Saturday, January 19, 2008

Match Point (2005)

Match Point is a film steeped in ambiguity, and how luck has more to do with our success then we would like to believe. Woody Allen directs this interesting crime melodrama that feels like a through back to those noirs of the 40's & 50's. The plot is simple: "At a turning point in his life, a former tennis pro falls for a femme-fatal type who happens to be dating his friend and soon-to-be brother-in-law". Jonathan Rhys Meyers plays Chris Wilton a former tennis pro. At first we don't know whether Meyer's character is a man who is a con artist or a man who truly does like the finer points of life. His love for opera, and his fascination of Dostoevsky and his work seems a bit strange, but when he decides to commit murder you realize his cruel calculating demeanor is anything but false.

Woody Allen does a superb job at immersing us into a place where murder will be gotten away with and with no consequence proving that sometimes the guilty don't pay for their deeds. The movie is a bit lengthy, but it only does so to steep you in the characters world. A world of opulence, and comfort. Allen uses opera music several times in the film. "The haunting recording used several times in the soundtrack, including over the opening and closing credits, is the Enrico Caruso 78 rpm of "Una furtiva lagrima" ("A furtive tear"), from Gaetano Donizetti's opera "L'Elisir d'Amore" ("The Elixir of Love")."* Allen does this quite effectively in a few scenes, and it is quite chilling to see what he juxtapositions to the music and the respective image. It gives the scenes a bigger then life feel.

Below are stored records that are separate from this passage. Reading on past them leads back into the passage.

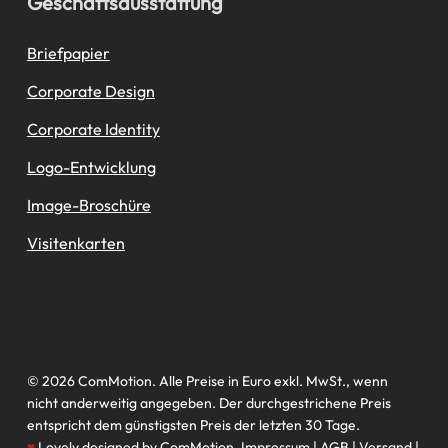
Geschäftsausstattung
Briefpapier
Corporate Design
Corporate Identity
Logo-Entwicklung
Image-Broschüre
Visitenkarten
© 2026 ComMotion. Alle Preise in Euro exkl. MwSt., wenn
nicht anderweitig angegeben. Der durchgestrichene Preis
entspricht dem günstigsten Preis der letzten 30 Tage.
♥
Lovely designed by ComMotion.
Impressum
|
AGB
|
Versand
|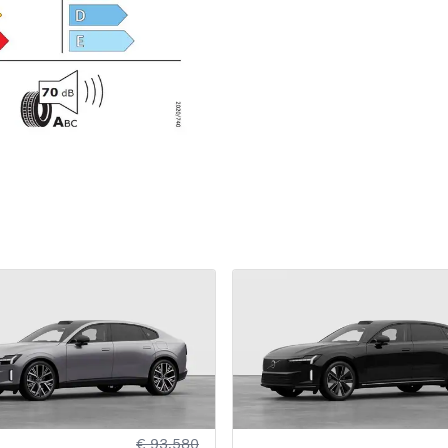
€ 93.580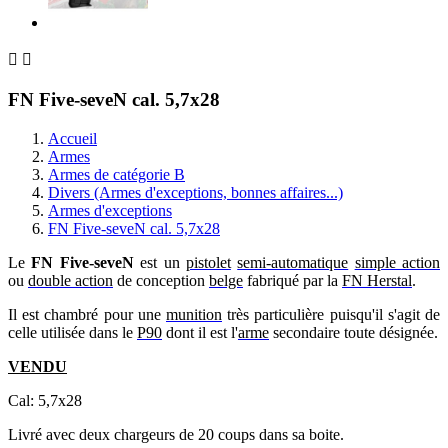


FN Five-seveN cal. 5,7x28
Accueil
Armes
Armes de catégorie B
Divers (Armes d'exceptions, bonnes affaires...)
Armes d'exceptions
FN Five-seveN cal. 5,7x28
Le
FN Five-seveN
est un
pistolet
semi-automatique
simple action
ou
double action
de conception
belge
fabriqué par la
FN Herstal
.
Il est chambré pour une
munition
très particulière puisqu'il s'agit de
celle utilisée dans le
P90
dont il est l'
arme
secondaire toute désignée.
VENDU
Cal: 5,7x28
Livré avec deux chargeurs de 20 coups dans sa boite.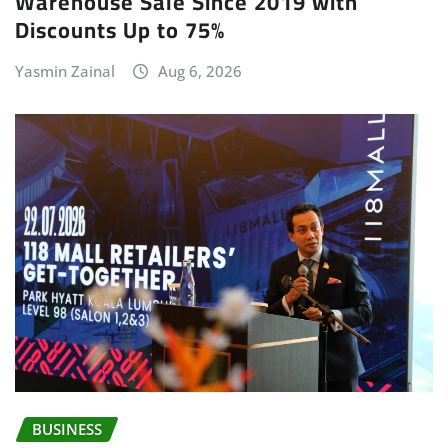
Warehouse Sale Since 2019 with
Discounts Up to 75%
Yasmin Zainal
Aug 6, 2026
BUSINESS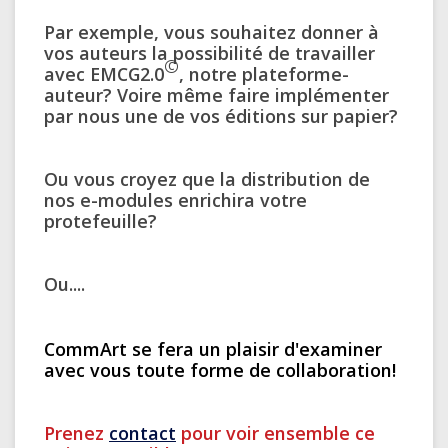
Par exemple, vous souhaitez donner
à
vos auteurs
la possibilité de travailler
©
avec
EMCG2.0
, notre plateforme-
auteur? Voire même faire implémenter
par nous une de vos éditions sur papier?
Ou vous croyez que la distribution de
nos e-modules enrichira votre
protefeuille?
Ou....
CommArt se fera un plaisir d'examiner
avec vous toute forme de collaboration!
Prenez
contact
pour voir ensemble ce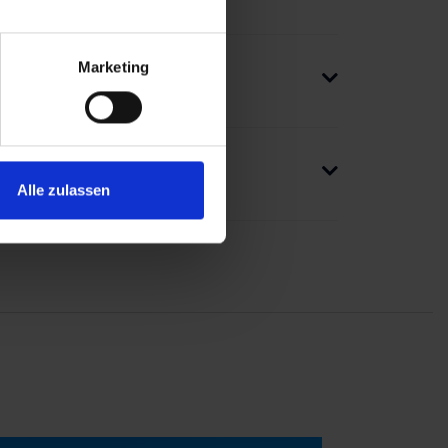
Marketing
Alle zulassen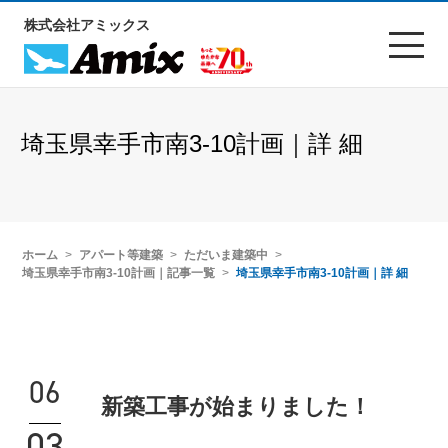
株式会社アミックス
埼玉県幸手市南3-10計画｜詳 細
ホーム
アパート等建築
ただいま建築中
埼玉県幸手市南3-10計画｜記事一覧
埼玉県幸手市南3-10計画｜詳 細
06
新築工事が始まりました！
03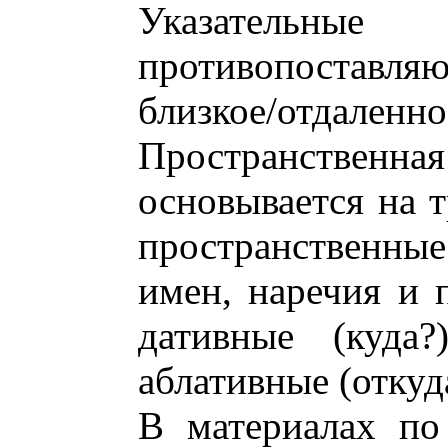
Указательн
противопоставляю
близкое/отдаленно
Пространств
основывается на 
пространственн
имен, наречия и 
дативные (куда?
аблативные (откуд
В материалах по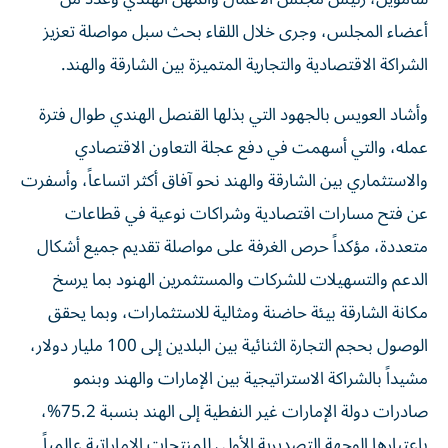
أعضاء المجلس، وجرى خلال اللقاء بحث سبل مواصلة تعزيز
الشراكة الاقتصادية والتجارية المتميزة بين الشارقة والهند.
وأشاد العويس بالجهود التي بذلها القنصل الهندي طوال فترة
عمله، والتي أسهمت في دفع عجلة التعاون الاقتصادي
والاستثماري بين الشارقة والهند نحو آفاق أكثر اتساعاً، وأسفرت
عن فتح مسارات اقتصادية وشراكات نوعية في قطاعات
متعددة، مؤكداً حرص الغرفة على مواصلة تقديم جميع أشكال
الدعم والتسهيلات للشركات والمستثمرين الهنود بما يرسخ
مكانة الشارقة بيئة حاضنة ومثالية للاستثمارات، وبما يحقق
الوصول بحجم التجارة الثنائية بين البلدين إلى 100 مليار دولار،
مشيداً بالشراكة الاستراتيجية بين الإمارات والهند وبنمو
صادرات دولة الإمارات غير النفطية إلى الهند بنسبة 75.2%،
باعتبارها الوجهة التصديرية الأولى للمنتجات الإماراتية عالمياً.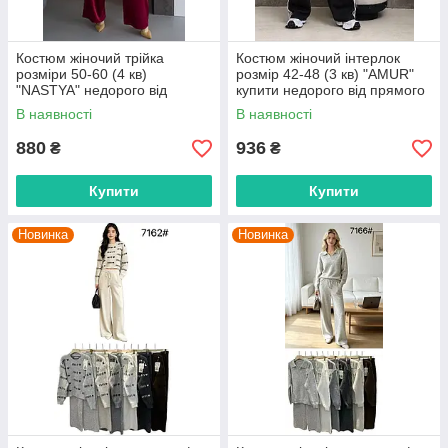
Костюм жіночий трійка
Костюм жіночий інтерлок
розміри 50-60 (4 кв)
розмір 42-48 (3 кв) "AMUR"
"NASTYA" недорого від
купити недорого від прямого
прямого постачальника
постачальника
В наявності
В наявності
880
936
₴
₴
Купити
Купити
Новинка
Новинка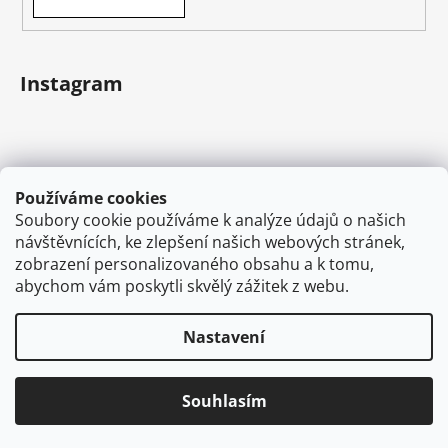
Instagram
Používáme cookies
Soubory cookie používáme k analýze údajů o našich
návštěvnících, ke zlepšení našich webových stránek,
zobrazení personalizovaného obsahu a k tomu,
abychom vám poskytli skvělý zážitek z webu.
Sledovat na Instagramu
Nastavení
Vytvořil Shoptet
Souhlasím
Copyright 2026
VAPEMAN.cz
. Všechna práva
vyhrazena.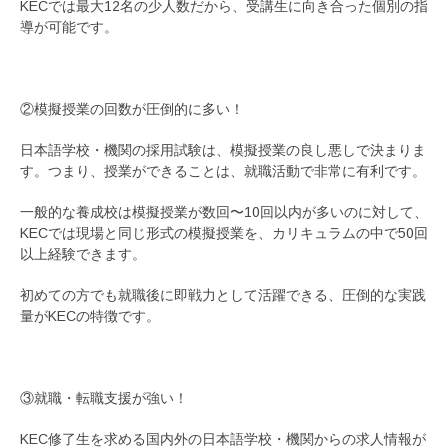
KECでは最大12名の少人数だから、受講生に向き合った個別の指
導が可能です。
②模擬授業の回数が圧倒的に多い！
日本語学校・機関の採用試験は、模擬授業の良し悪しで決まりま
す。つまり、授業ができることは、就職活動で非常に有利です。
一般的な養成校は模擬授業が数回〜10回以内が多いのに対して、
KECでは現場と同じ形式の模擬授業を、カリキュラムの中で50回
以上経験できます。
初めての方でも就職後に即戦力として活躍できる、圧倒的な実践
量がKECの特徴です。
③就職・転職支援が強い！
KEC修了生を求める国内外の日本語学校・機関からの求人情報が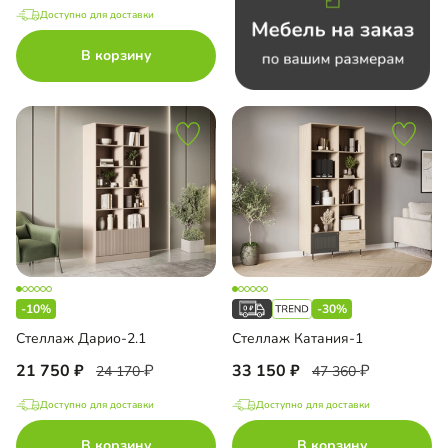
Доступно для доставки
В корзину
-10%
-30%
Стеллаж Дарио-2.1
Стеллаж Катания-1
21 750
33 150
24 170
47 360
Доступно для доставки
Доступно для доставки
В корзину
В корзину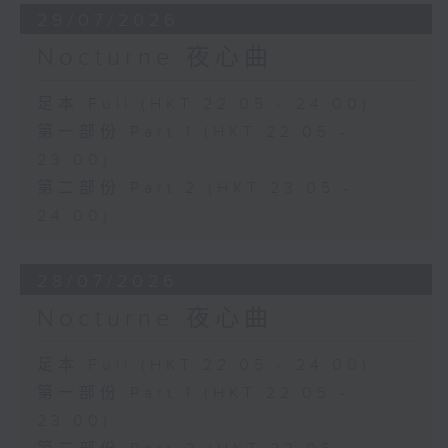
29/07/2026
Nocturne 夜心曲
足本 Full (HKT 22:05 - 24:00)
第一部份 Part 1 (HKT 22:05 -
23:00)
第二部份 Part 2 (HKT 23:05 -
24:00)
28/07/2026
Nocturne 夜心曲
足本 Full (HKT 22:05 - 24:00)
第一部份 Part 1 (HKT 22:05 -
23:00)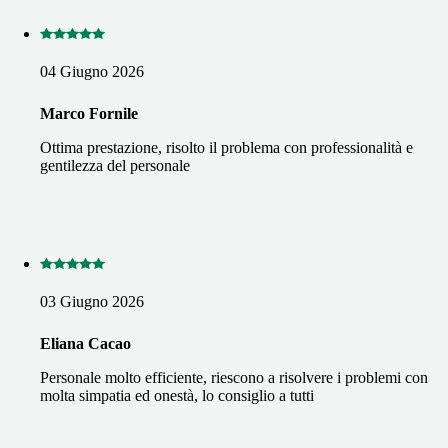
04 Giugno 2026
Marco Fornile
Ottima prestazione, risolto il problema con professionalità e
gentilezza del personale
03 Giugno 2026
Eliana Cacao
Personale molto efficiente, riescono a risolvere i problemi con
molta simpatia ed onestà, lo consiglio a tutti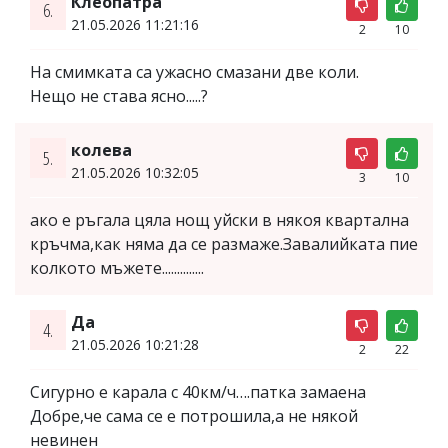
Клеопатра
6.
21.05.2026 11:21:16
2
10
На смимката са ужасно смазани две коли.
Нещо не става ясно.....?
колева
5.
21.05.2026 10:32:05
3
10
ако е ръгала цяла нощ уйски в някоя квартална
кръчма,как няма да се размаже.Завалийката пие
колкото мъжете..............
Да
4.
21.05.2026 10:21:28
2
22
Сигурно е карала с 40км/ч….патка замаена
Добре,че сама се е потрошила,а не някой
невинен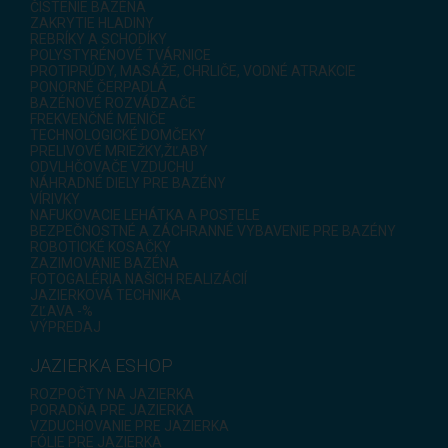
ČISTENIE BAZÉNA
ZAKRYTIE HLADINY
REBRÍKY A SCHODÍKY
POLYSTYRÉNOVÉ TVÁRNICE
PROTIPRÚDY, MASÁŽE, CHRLIČE, VODNÉ ATRAKCIE
PONORNÉ ČERPADLÁ
BAZÉNOVÉ ROZVÁDZAČE
FREKVENČNÉ MENIČE
TECHNOLOGICKÉ DOMČEKY
PRELIVOVÉ MRIEŽKY,ŽĽABY
ODVLHČOVAČE VZDUCHU
NÁHRADNÉ DIELY PRE BAZÉNY
VÍRIVKY
NAFUKOVACIE LEHÁTKA A POSTELE
BEZPEČNOSTNÉ A ZÁCHRANNÉ VYBAVENIE PRE BAZÉNY
ROBOTICKÉ KOSAČKY
ZAZIMOVANIE BAZÉNA
FOTOGALÉRIA NAŠICH REALIZÁCIÍ
JAZIERKOVÁ TECHNIKA
ZĽAVA -%
VÝPREDAJ
JAZIERKA ESHOP
ROZPOČTY NA JAZIERKA
PORADŇA PRE JAZIERKA
VZDUCHOVANIE PRE JAZIERKA
FÓLIE PRE JAZIERKA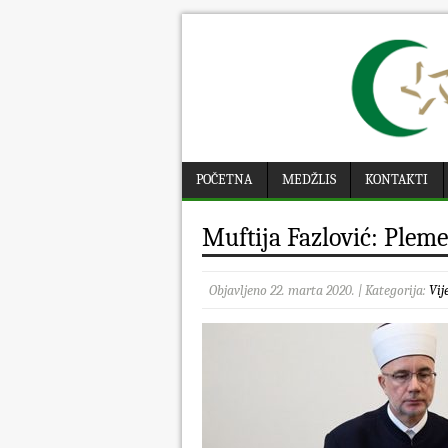
POČETNA
MEDŽLIS
KONTAKTI
Muftija Fazlović: Pleme
Objavljeno 22. marta 2020. | Kategorija:
Vij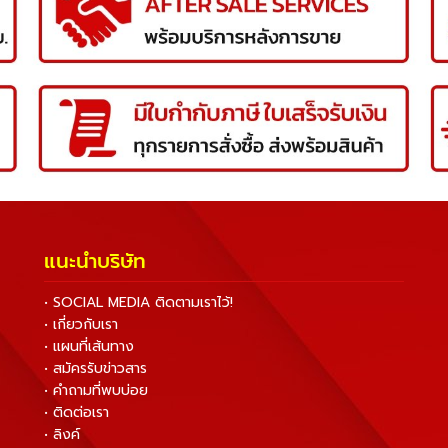
แนะนำบริษัท
• SOCIAL MEDIA ติดตามเราไว้!
• เกี่ยวกับเรา
• แผนที่เส้นทาง
• สมัครรับข่าวสาร
• คำถามที่พบบ่อย
• ติดต่อเรา
• ลิงค์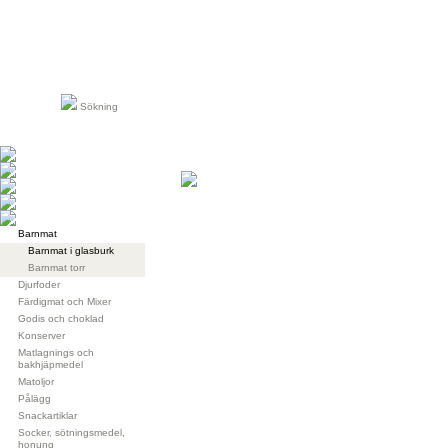
Sökning
Barnmat
Barnmat i glasburk
Barnmat torr
Djurfoder
Färdigmat och Mixer
Godis och choklad
Konserver
Matlagnings och
bakhjäpmedel
Matoljor
Pålägg
Snackartiklar
Socker, sötningsmedel,
honung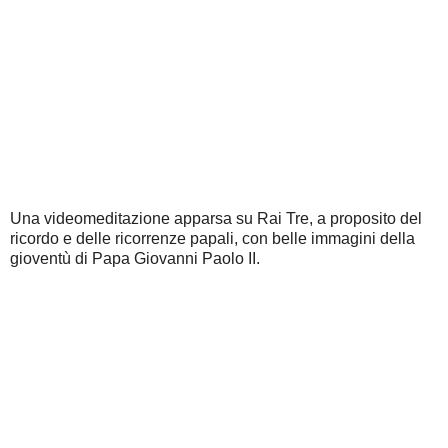
Una videomeditazione apparsa su Rai Tre, a proposito del
ricordo e delle ricorrenze papali, con belle immagini della
gioventù di Papa Giovanni Paolo II.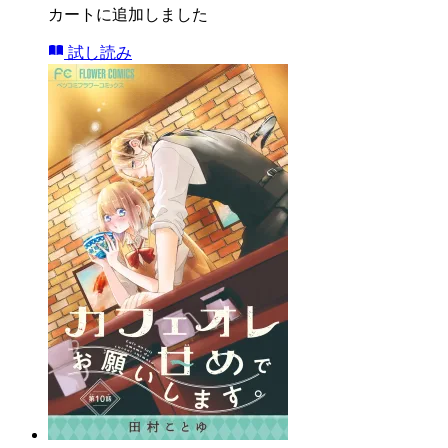
カートに追加しました
試し読み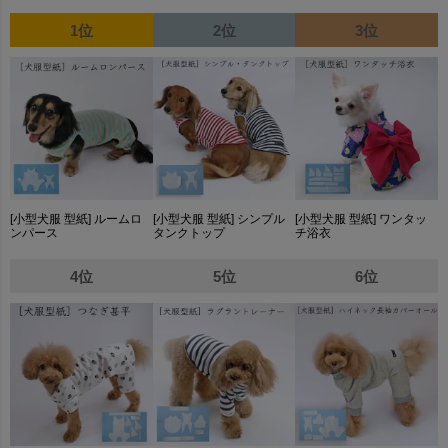
1位
2位
3位
[小型犬服 型紙] ルームロ
[小型犬服 型紙] シンプル
[小型犬服 型紙] ワンタッ
ンパース
タンクトップ
チ浴衣
4位
5位
6位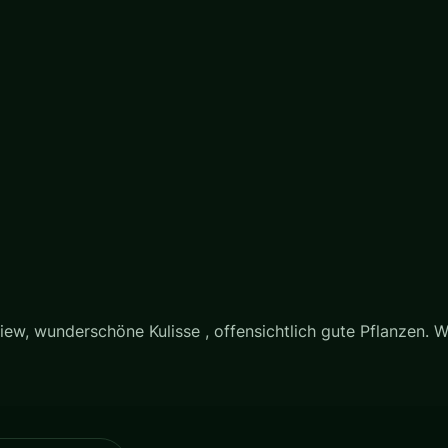
iew, wunderschöne Kulisse , offensichtlich gute Pflanzen. We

The cinematography is done by Remi Adefarasin, and the production design is by Jim Clay. The world Chris inhabits is one of sheer opulence, and through the cinematography & production design we transported into this world of wealth & comfort. The art direction is by
Diane Dancklefsen & Jan Spoczynski who do a great job at showing us a world that few only see.

I really like this film. It seemed a bit long for me, and my only nit pick would be that the set-up takes forever, but Allen does a wonderful job at getting us to like characters that we wouldn't ordinarily find likable. I do think that in the end Allen makes Scarlett Johansson's character a bit of a shrew, which is unfair. Maybe it's to try and justify Meyers' actions, but his actions go way beyond justification, and into the criminal. Johansson's character at first seems to be that of the femme-fatal, but in the end we see her as a very beautiful young lady caught in a doomed love triangle destined to fail. The movie leaves you without any really cathodic ending, and because of this I think the film is a bit stronger for it.

If you get a chance Match Point is a really interesting film with a lot of sub-text in it. Allen's refers to opera, and Dostoevsky throughout the film, and the film is layered with some interesting ideas on how much "luck" has to do with our success & failures. After seeing this film I began to get envious at how Allen crafted his film. It is something I wanted to do with my own film, but I really never had the budget to do it as grand as he had done. Nor do I have his talent for brilliant writing, but I'm working on it. I did feel as though the film was a through back to the late noirs, but without the stark photography of the period. I look forward to Allen's next film if he decides to go down this road again, and it's also really good to see some really good filmmaking by a filmmaker who few think have reached his zenith. I think Allen is just beginning to hit his stride, and he will be a filmmaker to be remembered for years to come. Of that I have no doubt.